START Task material
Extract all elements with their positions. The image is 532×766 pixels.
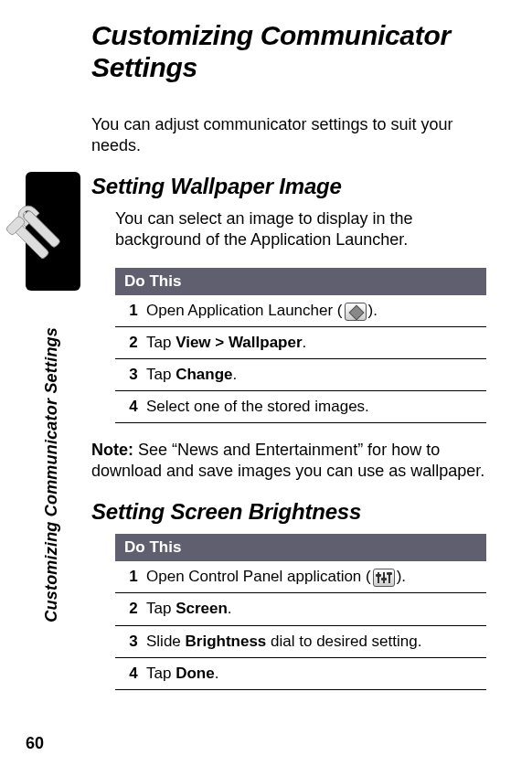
step-text: Slide Brightness dial to desired setting… xyxy=(146,625,486,657)
section1-intro: You can select an image to display in th… xyxy=(115,208,486,250)
content: Customizing Communicator Settings You ca… xyxy=(91,18,505,690)
step-number: 2 xyxy=(115,327,146,359)
table-row: 4 Tap Done. xyxy=(115,657,486,689)
app-launcher-icon xyxy=(345,303,367,321)
step-number: 1 xyxy=(115,295,146,327)
step-number: 3 xyxy=(115,625,146,657)
step-text: Tap Change. xyxy=(146,359,486,391)
step-number: 4 xyxy=(115,657,146,689)
tools-icon xyxy=(26,172,80,291)
page: Customizing Communicator Settings Custom… xyxy=(0,0,532,766)
step-number: 3 xyxy=(115,359,146,391)
step-text: Tap Done. xyxy=(146,657,486,689)
step-text: Tap Screen. xyxy=(146,593,486,625)
section1-heading: Setting Wallpaper Image xyxy=(91,174,486,199)
step-text: Open Control Panel application (). xyxy=(146,561,486,593)
sidebar: Customizing Communicator Settings xyxy=(26,172,80,622)
step-number: 2 xyxy=(115,593,146,625)
step-text: Open Application Launcher (). xyxy=(146,295,486,327)
note-label: Note: xyxy=(91,441,133,459)
section1-note: Note: See “News and Entertainment” for h… xyxy=(91,440,486,481)
step-text: Select one of the stored images. xyxy=(146,391,486,423)
sidebar-label: Customizing Communicator Settings xyxy=(42,327,61,622)
intro-text: You can adjust communicator settings to … xyxy=(91,114,486,155)
section2-table: Do This 1 Open Control Panel application… xyxy=(115,534,486,689)
step-text: Tap View > Wallpaper. xyxy=(146,327,486,359)
table-row: 3 Slide Brightness dial to desired setti… xyxy=(115,625,486,657)
page-number: 60 xyxy=(26,734,44,753)
step-number: 4 xyxy=(115,391,146,423)
page-title: Customizing Communicator Settings xyxy=(91,20,486,83)
step-number: 1 xyxy=(115,561,146,593)
control-panel-icon xyxy=(373,569,395,587)
table-row: 1 Open Control Panel application (). xyxy=(115,561,486,593)
section2-heading: Setting Screen Brightness xyxy=(91,499,486,525)
table-header: Do This xyxy=(115,534,486,561)
table-row: 4 Select one of the stored images. xyxy=(115,391,486,423)
table-header: Do This xyxy=(115,268,486,295)
table-row: 2 Tap Screen. xyxy=(115,593,486,625)
table-row: 1 Open Application Launcher (). xyxy=(115,295,486,327)
table-row: 3 Tap Change. xyxy=(115,359,486,391)
section1-table: Do This 1 Open Application Launcher (). … xyxy=(115,268,486,423)
table-row: 2 Tap View > Wallpaper. xyxy=(115,327,486,359)
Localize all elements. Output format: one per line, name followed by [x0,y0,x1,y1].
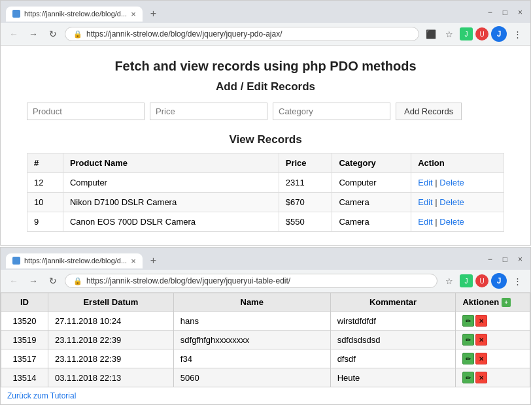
cell2-comment: Heute [330,368,456,387]
cell-category: Computer [332,173,411,193]
maximize-button-1[interactable]: □ [500,7,510,18]
cell-category: Camera [332,212,411,232]
window-close-button-2[interactable]: × [515,253,525,265]
delete-icon-button[interactable]: ✕ [475,334,487,346]
add-record-form: Add Records [27,103,504,120]
address-bar-1[interactable]: 🔒 https://jannik-strelow.de/blog/dev/jqu… [65,27,419,41]
col-header-price: Price [279,153,332,173]
aktionen-add-icon[interactable]: + [502,298,511,307]
refresh-button-2[interactable]: ↻ [45,273,61,289]
aktionen-label: Aktionen [462,297,499,307]
menu-button-2[interactable]: ⋮ [509,273,525,289]
toolbar-1: ← → ↻ 🔒 https://jannik-strelow.de/blog/d… [1,23,530,46]
cell-id: 10 [27,193,63,212]
back-to-tutorial-link[interactable]: Zurück zum Tutorial [7,391,76,400]
view-records-title: View Records [27,133,504,146]
edit-icon-button[interactable]: ✏ [462,353,474,364]
address-bar-2[interactable]: 🔒 https://jannik-strelow.de/blog/dev/jqu… [65,274,437,288]
edit-link[interactable]: Edit [418,197,432,207]
records-table2-container: ID Erstell Datum Name Kommentar Aktionen… [1,293,530,387]
menu-button-1[interactable]: ⋮ [509,26,525,42]
delete-icon-button[interactable]: ✕ [475,353,487,364]
back-button-1[interactable]: ← [6,26,22,42]
cell2-name: sdfgfhfghxxxxxxxx [173,331,330,349]
edit-icon-button[interactable]: ✏ [462,315,474,327]
cast-button-1[interactable]: ⬛ [423,26,439,42]
tab-favicon-2 [12,257,20,265]
forward-button-2[interactable]: → [26,273,41,289]
product-input[interactable] [27,103,145,120]
price-input[interactable] [150,103,267,120]
title-bar-2: https://jannik-strelow.de/blog/d... × + … [1,248,530,270]
records-table-container: # Product Name Price Category Action 12 … [27,153,504,232]
extension-green-2[interactable]: J [460,274,473,287]
browser-window-1: https://jannik-strelow.de/blog/d... × + … [0,0,531,246]
minimize-button-2[interactable]: − [485,253,495,265]
col-header-action: Action [411,153,504,173]
table-row: 10 Nikon D7100 DSLR Camera $670 Camera E… [27,193,504,212]
bookmark-button-2[interactable]: ☆ [441,273,457,289]
refresh-button-1[interactable]: ↻ [45,26,61,42]
col2-header-id: ID [1,293,48,312]
col2-header-comment: Kommentar [330,293,456,312]
records-table-2: ID Erstell Datum Name Kommentar Aktionen… [1,293,530,387]
cell2-name: f34 [173,349,330,368]
cell2-action: ✏ ✕ [456,349,530,368]
title-bar-1: https://jannik-strelow.de/blog/d... × + … [1,1,530,23]
table-row-2: 13519 23.11.2018 22:39 sdfgfhfghxxxxxxxx… [1,331,530,349]
maximize-button-2[interactable]: □ [500,253,510,265]
category-input[interactable] [273,103,390,120]
browser-tab-2[interactable]: https://jannik-strelow.de/blog/d... × [6,253,143,268]
cell2-comment: wirstdfdfdf [330,312,456,331]
window-controls-1: − □ × [485,7,525,21]
cell2-id: 13517 [1,349,48,368]
extension-red-1[interactable]: U [475,27,488,40]
edit-link[interactable]: Edit [418,217,432,227]
edit-icon-button[interactable]: ✏ [462,334,474,346]
extension-red-2[interactable]: U [475,274,488,287]
tab-url-2: https://jannik-strelow.de/blog/d... [24,257,127,265]
cell2-action: ✏ ✕ [456,368,530,387]
toolbar-icons-2: ☆ J U J ⋮ [441,273,525,289]
delete-icon-button[interactable]: ✕ [475,315,487,327]
profile-avatar-1[interactable]: J [491,26,507,42]
lock-icon-2: 🔒 [73,277,82,285]
col2-header-action: Aktionen + [456,293,530,312]
delete-icon-button[interactable]: ✕ [475,372,487,383]
cell-price: $550 [279,212,332,232]
table-row: 12 Computer 2311 Computer Edit | Delete [27,173,504,193]
edit-link[interactable]: Edit [418,178,432,187]
tab-close-2[interactable]: × [131,256,136,266]
tab-close-1[interactable]: × [131,9,136,19]
minimize-button-1[interactable]: − [485,7,495,18]
cell2-action: ✏ ✕ [456,312,530,331]
action-icons: ✏ ✕ [462,353,523,364]
new-tab-button-2[interactable]: + [146,253,160,268]
col2-header-name: Name [173,293,330,312]
delete-link[interactable]: Delete [439,217,464,227]
tab-favicon-1 [12,10,20,18]
refresh-icon-1: ↻ [49,29,57,39]
forward-button-1[interactable]: → [26,26,41,42]
window-close-button-1[interactable]: × [515,7,525,18]
col-header-id: # [27,153,63,173]
delete-link[interactable]: Delete [439,178,464,187]
table-row: 9 Canon EOS 700D DSLR Camera $550 Camera… [27,212,504,232]
edit-icon-button[interactable]: ✏ [462,372,474,383]
bookmark-button-1[interactable]: ☆ [441,26,457,42]
browser-tab-1[interactable]: https://jannik-strelow.de/blog/d... × [6,7,143,22]
cell-price: $670 [279,193,332,212]
cell2-comment: sdfdsdsdsd [330,331,456,349]
extension-green-1[interactable]: J [460,27,473,40]
records-table: # Product Name Price Category Action 12 … [27,153,504,232]
form-title: Add / Edit Records [27,80,504,93]
aktionen-header: Aktionen + [462,297,523,307]
cell2-comment: dfsdf [330,349,456,368]
new-tab-button-1[interactable]: + [146,7,160,21]
add-records-button[interactable]: Add Records [396,103,462,120]
cell-action: Edit | Delete [411,173,504,193]
toolbar-icons-1: ⬛ ☆ J U J ⋮ [423,26,525,42]
delete-link[interactable]: Delete [439,197,464,207]
profile-avatar-2[interactable]: J [491,273,507,289]
back-button-2[interactable]: ← [6,273,22,289]
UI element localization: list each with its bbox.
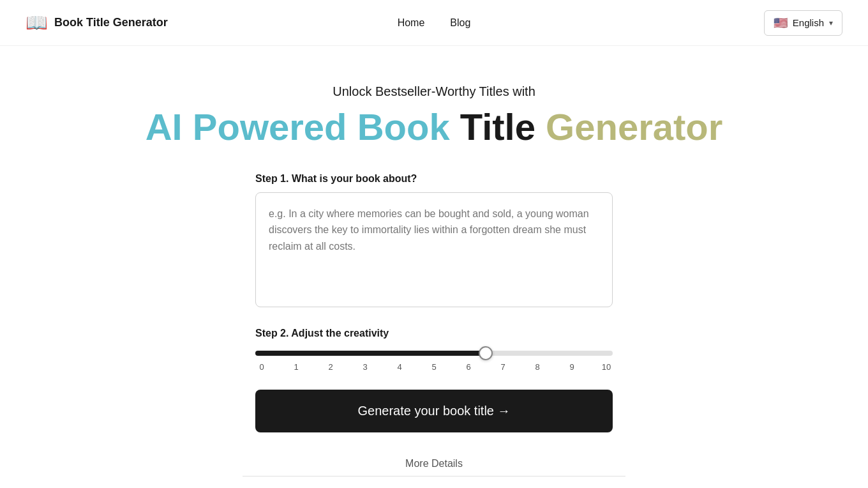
language-selector[interactable]: 🇺🇸 English ▾: [764, 10, 842, 36]
more-details-label: More Details: [13, 458, 855, 469]
hero-title-powered: Powered: [183, 106, 357, 148]
step1-section: Step 1. What is your book about?: [255, 173, 613, 310]
main-content: Step 1. What is your book about? Step 2.…: [243, 173, 625, 432]
nav-home[interactable]: Home: [398, 17, 425, 29]
navbar-nav: Home Blog: [398, 17, 471, 29]
generate-button[interactable]: Generate your book title →: [255, 390, 613, 432]
hero-title-book: Book: [357, 106, 460, 148]
brand-name: Book Title Generator: [54, 16, 168, 29]
slider-label-4: 4: [393, 362, 406, 372]
hero-title-generator: Generator: [546, 106, 722, 148]
slider-label-8: 8: [531, 362, 544, 372]
slider-label-0: 0: [255, 362, 268, 372]
brand-link[interactable]: 📖 Book Title Generator: [26, 12, 168, 33]
book-description-input[interactable]: [255, 192, 613, 307]
step1-label: Step 1. What is your book about?: [255, 173, 613, 185]
brand-icon: 📖: [26, 12, 48, 33]
hero-title-title: Title: [460, 106, 546, 148]
slider-label-7: 7: [497, 362, 509, 372]
hero-subtitle: Unlock Bestseller-Worthy Titles with: [13, 84, 855, 99]
slider-labels: 0 1 2 3 4 5 6 7 8 9 10: [255, 362, 613, 372]
slider-label-5: 5: [428, 362, 440, 372]
hero-title-ai: AI: [146, 106, 183, 148]
lang-label: English: [793, 17, 824, 28]
step2-label: Step 2. Adjust the creativity: [255, 328, 613, 339]
slider-label-2: 2: [324, 362, 337, 372]
slider-label-3: 3: [359, 362, 371, 372]
slider-label-9: 9: [565, 362, 578, 372]
slider-label-1: 1: [290, 362, 303, 372]
creativity-slider[interactable]: [255, 351, 613, 356]
more-details-divider: [243, 476, 625, 477]
slider-label-10: 10: [600, 362, 613, 372]
step2-section: Step 2. Adjust the creativity 0 1 2 3 4 …: [255, 328, 613, 372]
creativity-slider-container: 0 1 2 3 4 5 6 7 8 9 10: [255, 347, 613, 372]
slider-label-6: 6: [462, 362, 475, 372]
hero-title: AI Powered Book Title Generator: [13, 107, 855, 148]
chevron-down-icon: ▾: [829, 19, 833, 27]
nav-blog[interactable]: Blog: [450, 17, 470, 29]
more-details-section: More Details: [0, 432, 868, 488]
navbar: 📖 Book Title Generator Home Blog 🇺🇸 Engl…: [0, 0, 868, 46]
flag-icon: 🇺🇸: [774, 16, 788, 30]
hero-section: Unlock Bestseller-Worthy Titles with AI …: [0, 46, 868, 173]
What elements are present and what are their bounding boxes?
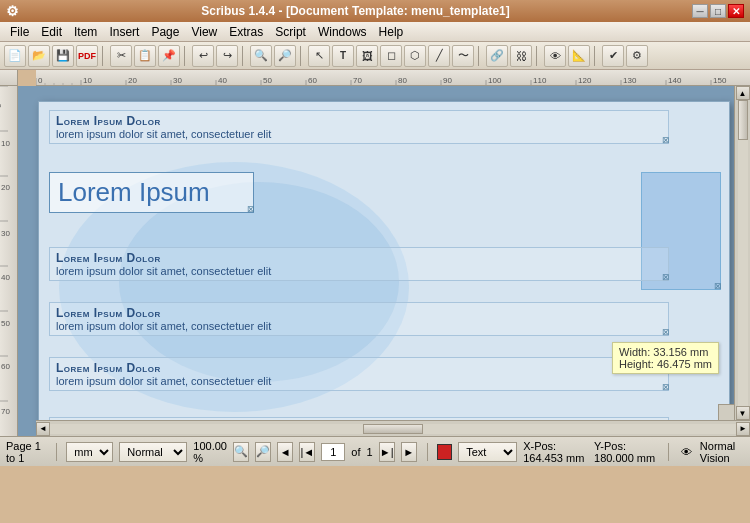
- minimize-button[interactable]: ─: [692, 4, 708, 18]
- status-sep-2: [427, 443, 428, 461]
- tb-open[interactable]: 📂: [28, 45, 50, 67]
- scroll-up-button[interactable]: ▲: [736, 86, 750, 100]
- svg-text:50: 50: [263, 76, 272, 85]
- svg-text:60: 60: [308, 76, 317, 85]
- text-block-2-body: lorem ipsum dolor sit amet, consectetuer…: [56, 265, 662, 277]
- tb-shape[interactable]: ◻: [380, 45, 402, 67]
- tb-save[interactable]: 💾: [52, 45, 74, 67]
- tb-line[interactable]: ╱: [428, 45, 450, 67]
- frame-type-select[interactable]: Text Image: [458, 442, 517, 462]
- tb-zoom-out[interactable]: 🔎: [274, 45, 296, 67]
- color-box[interactable]: [437, 444, 452, 460]
- svg-text:110: 110: [533, 76, 547, 85]
- title-text: Scribus 1.4.4 - [Document Template: menu…: [201, 4, 510, 18]
- resize-handle-large[interactable]: ⊠: [247, 204, 255, 214]
- text-block-1[interactable]: Lorem Ipsum Dolor lorem ipsum dolor sit …: [49, 110, 669, 144]
- text-block-3-heading: Lorem Ipsum Dolor: [56, 306, 662, 320]
- horizontal-scrollbar[interactable]: ◄ ►: [36, 420, 750, 436]
- menu-windows[interactable]: Windows: [312, 23, 373, 41]
- large-heading-block[interactable]: Lorem Ipsum ⊠: [49, 172, 254, 213]
- tb-unlink[interactable]: ⛓: [510, 45, 532, 67]
- x-pos: X-Pos: 164.453 mm: [523, 440, 586, 464]
- mode-select[interactable]: Normal Preview: [119, 442, 187, 462]
- vision-mode: Normal Vision: [700, 440, 744, 464]
- tb-polygon[interactable]: ⬡: [404, 45, 426, 67]
- ruler-row: 0 10 20 30 40 50 60 70 80 90 100 110 120: [0, 70, 750, 86]
- tb-select[interactable]: ↖: [308, 45, 330, 67]
- tb-sep1: [102, 46, 106, 66]
- menu-page[interactable]: Page: [145, 23, 185, 41]
- text-block-3[interactable]: Lorem Ipsum Dolor lorem ipsum dolor sit …: [49, 302, 669, 336]
- menu-script[interactable]: Script: [269, 23, 312, 41]
- menu-bar: File Edit Item Insert Page View Extras S…: [0, 22, 750, 42]
- svg-text:40: 40: [218, 76, 227, 85]
- tb-link[interactable]: 🔗: [486, 45, 508, 67]
- menu-file[interactable]: File: [4, 23, 35, 41]
- zoom-in-btn[interactable]: 🔎: [255, 442, 271, 462]
- tb-cut[interactable]: ✂: [110, 45, 132, 67]
- vertical-scrollbar[interactable]: ▲ ▼: [734, 86, 750, 420]
- tb-preflight[interactable]: ✔: [602, 45, 624, 67]
- page-number-input[interactable]: 1: [321, 443, 345, 461]
- svg-text:50: 50: [1, 319, 10, 328]
- svg-text:30: 30: [173, 76, 182, 85]
- status-sep-3: [668, 443, 669, 461]
- svg-text:20: 20: [128, 76, 137, 85]
- tb-sep2: [184, 46, 188, 66]
- scroll-thumb-h[interactable]: [363, 424, 423, 434]
- document-page: Lorem Ipsum Dolor lorem ipsum dolor sit …: [38, 101, 730, 426]
- large-heading-text: Lorem Ipsum: [58, 177, 245, 208]
- maximize-button[interactable]: □: [710, 4, 726, 18]
- menu-help[interactable]: Help: [373, 23, 410, 41]
- scroll-left-button[interactable]: ◄: [36, 422, 50, 436]
- prev-page-btn[interactable]: ◄: [277, 442, 293, 462]
- menu-extras[interactable]: Extras: [223, 23, 269, 41]
- menu-insert[interactable]: Insert: [103, 23, 145, 41]
- tb-bezier[interactable]: 〜: [452, 45, 474, 67]
- first-page-btn[interactable]: |◄: [299, 442, 315, 462]
- tb-redo[interactable]: ↪: [216, 45, 238, 67]
- tb-copy[interactable]: 📋: [134, 45, 156, 67]
- scroll-track-v[interactable]: [738, 100, 748, 406]
- text-block-2[interactable]: Lorem Ipsum Dolor lorem ipsum dolor sit …: [49, 247, 669, 281]
- tb-paste[interactable]: 📌: [158, 45, 180, 67]
- menu-edit[interactable]: Edit: [35, 23, 68, 41]
- tb-undo[interactable]: ↩: [192, 45, 214, 67]
- tb-pdf[interactable]: PDF: [76, 45, 98, 67]
- text-block-1-body: lorem ipsum dolor sit amet, consectetuer…: [56, 128, 662, 140]
- scroll-down-button[interactable]: ▼: [736, 406, 750, 420]
- resize-handle-4[interactable]: ⊠: [662, 382, 670, 392]
- resize-handle-1[interactable]: ⊠: [662, 135, 670, 145]
- tb-eye[interactable]: 👁: [544, 45, 566, 67]
- last-page-btn[interactable]: ►|: [379, 442, 395, 462]
- svg-text:10: 10: [83, 76, 92, 85]
- svg-text:150: 150: [713, 76, 727, 85]
- svg-text:10: 10: [1, 139, 10, 148]
- tb-new[interactable]: 📄: [4, 45, 26, 67]
- zoom-out-btn[interactable]: 🔍: [233, 442, 249, 462]
- scroll-right-button[interactable]: ►: [736, 422, 750, 436]
- toolbar: 📄 📂 💾 PDF ✂ 📋 📌 ↩ ↪ 🔍 🔎 ↖ T 🖼 ◻ ⬡ ╱ 〜 🔗 …: [0, 42, 750, 70]
- svg-text:60: 60: [1, 362, 10, 371]
- next-page-btn[interactable]: ►: [401, 442, 417, 462]
- menu-item[interactable]: Item: [68, 23, 103, 41]
- menu-view[interactable]: View: [185, 23, 223, 41]
- text-block-4[interactable]: Lorem Ipsum Dolor lorem ipsum dolor sit …: [49, 357, 669, 391]
- page-of: of: [351, 446, 360, 458]
- resize-handle-3[interactable]: ⊠: [662, 327, 670, 337]
- svg-text:90: 90: [443, 76, 452, 85]
- text-block-1-heading: Lorem Ipsum Dolor: [56, 114, 662, 128]
- tb-image[interactable]: 🖼: [356, 45, 378, 67]
- tb-zoom-in[interactable]: 🔍: [250, 45, 272, 67]
- tb-measure[interactable]: 📐: [568, 45, 590, 67]
- size-tooltip: Width: 33.156 mm Height: 46.475 mm: [612, 342, 719, 374]
- unit-select[interactable]: mm in pt: [66, 442, 113, 462]
- scroll-track-h[interactable]: [50, 424, 736, 434]
- resize-handle-2[interactable]: ⊠: [662, 272, 670, 282]
- tb-text[interactable]: T: [332, 45, 354, 67]
- tb-properties[interactable]: ⚙: [626, 45, 648, 67]
- resize-handle-blue[interactable]: ⊠: [714, 281, 722, 291]
- canvas-area[interactable]: Lorem Ipsum Dolor lorem ipsum dolor sit …: [18, 86, 750, 436]
- scroll-thumb-v[interactable]: [738, 100, 748, 140]
- close-button[interactable]: ✕: [728, 4, 744, 18]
END Task material
Task description
Using the entries, count how many lines contain the string "zoom". Write only the number.

Exercise output
4